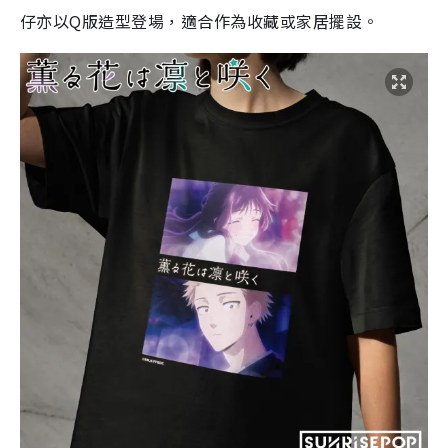
仔亦以Q版造型登場，適合作為收藏或家居擺設。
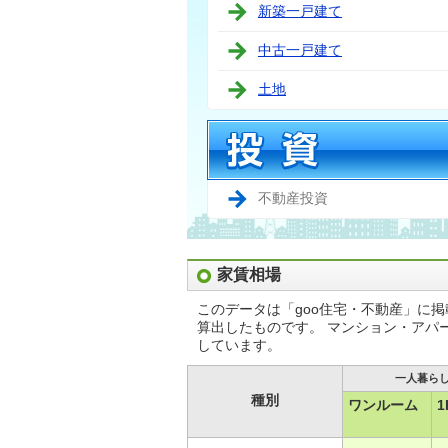
新築一戸建て
中古一戸建て
土地
不動産投資
家賃相場
このデータは「goo住宅・不動産」に
算出したものです。 マンション・アパ
しています。
一人暮ら
種別
ワンルーム
1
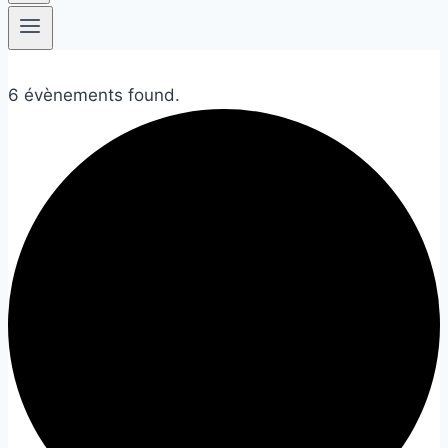
6 évènements found.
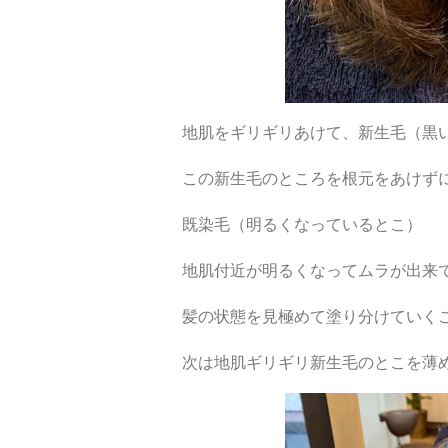
地肌をギリギリあけて、新生毛（黒
この新生毛のところを根元をあけず
既染毛（明るくなっているとこ）
地肌付近が明るくなってムラが出来
髪の状態を見極めて塗り分けていく
次は地肌ギリギリ新生毛のとこを薄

-=-=-=-=-

About this task:
Return all the lines above exactly; none of the pictures should appear.

Result of this task:
仔亦以Q版造型登場，適合作為收藏或家居擺設。
新築一戸建て
中古一戸建て
土地
不動産投資
家賃相場
このデータは「goo住宅・不動産」に
算出したものです。 マンション・アパ
しています。
一人暮ら
種別
ワンルーム
1
6 évènements found.
地肌をギリギリあけて、新生毛（黒
この新生毛のところを根元をあけず
既染毛（明るくなっているとこ）
地肌付近が明るくなってムラが出来
髪の状態を見極めて塗り分けていく
次は地肌ギリギリ新生毛のとこを薄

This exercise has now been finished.